**Material provided**
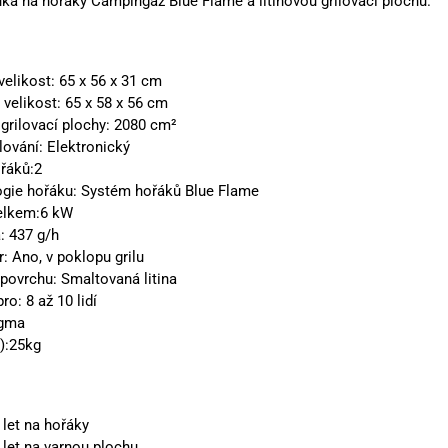
ruka na hořáky Campingaz Blue Flame a litinovou grilovací plochu.
:
velikost: 65 x 56 x 31 cm
 velikost: 65 x 58 x 56 cm
 grilovací plochy: 2080 cm²
lování: Elektronický
řáků:2
gie hořáku: Systém hořáků Blue Flame
elkem:6 kW
: 437 g/h
: Ano, v poklopu grilu
 povrchu: Smaltovaná litina
o: 8 až 10 lidí
igma
):25kg
 let na hořáky
 let na varnou plochu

**Exercise directions**
Copy out every line of the listing that includes the string "grilovací".

**Written solution**
ruka na hořáky Campingaz Blue Flame a litinovou grilovací plochu.
 grilovací plochy: 2080 cm²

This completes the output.